(Page-level text extractions)
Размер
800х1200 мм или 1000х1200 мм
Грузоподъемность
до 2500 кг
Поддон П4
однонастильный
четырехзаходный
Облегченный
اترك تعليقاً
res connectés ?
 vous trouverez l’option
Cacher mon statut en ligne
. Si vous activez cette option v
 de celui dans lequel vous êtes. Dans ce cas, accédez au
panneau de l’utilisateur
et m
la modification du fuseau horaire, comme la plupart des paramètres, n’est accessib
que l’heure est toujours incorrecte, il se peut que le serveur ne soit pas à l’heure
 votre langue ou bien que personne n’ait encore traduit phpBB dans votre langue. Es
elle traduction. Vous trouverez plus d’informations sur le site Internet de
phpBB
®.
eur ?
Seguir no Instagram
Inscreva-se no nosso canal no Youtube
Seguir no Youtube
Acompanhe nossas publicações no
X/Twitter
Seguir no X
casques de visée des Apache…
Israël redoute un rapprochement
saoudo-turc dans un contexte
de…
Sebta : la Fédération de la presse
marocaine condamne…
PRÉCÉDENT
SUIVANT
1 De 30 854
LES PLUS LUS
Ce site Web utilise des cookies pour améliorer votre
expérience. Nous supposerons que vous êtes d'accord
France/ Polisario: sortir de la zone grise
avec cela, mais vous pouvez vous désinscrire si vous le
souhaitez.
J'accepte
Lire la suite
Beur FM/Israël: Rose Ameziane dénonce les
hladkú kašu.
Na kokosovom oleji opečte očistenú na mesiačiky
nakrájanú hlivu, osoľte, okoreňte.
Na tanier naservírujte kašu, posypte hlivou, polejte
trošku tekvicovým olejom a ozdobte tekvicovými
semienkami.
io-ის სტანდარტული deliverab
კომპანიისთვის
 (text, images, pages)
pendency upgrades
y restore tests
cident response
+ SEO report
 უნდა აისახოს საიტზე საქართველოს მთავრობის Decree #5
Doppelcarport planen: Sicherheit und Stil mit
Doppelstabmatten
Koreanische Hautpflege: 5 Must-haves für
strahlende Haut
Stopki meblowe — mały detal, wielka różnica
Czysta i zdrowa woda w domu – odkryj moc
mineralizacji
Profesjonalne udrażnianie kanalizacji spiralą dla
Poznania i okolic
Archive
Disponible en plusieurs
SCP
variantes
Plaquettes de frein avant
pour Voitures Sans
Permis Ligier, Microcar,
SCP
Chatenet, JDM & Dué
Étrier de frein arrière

(WHAT THE EXERCISE ASKS) Filter these records, keeping every line where the word "site" occurs.

(RESPONSE AREA)
elle traduction. Vous trouverez plus d’informations sur le site Internet de
Ce site Web utilise des cookies pour améliorer votre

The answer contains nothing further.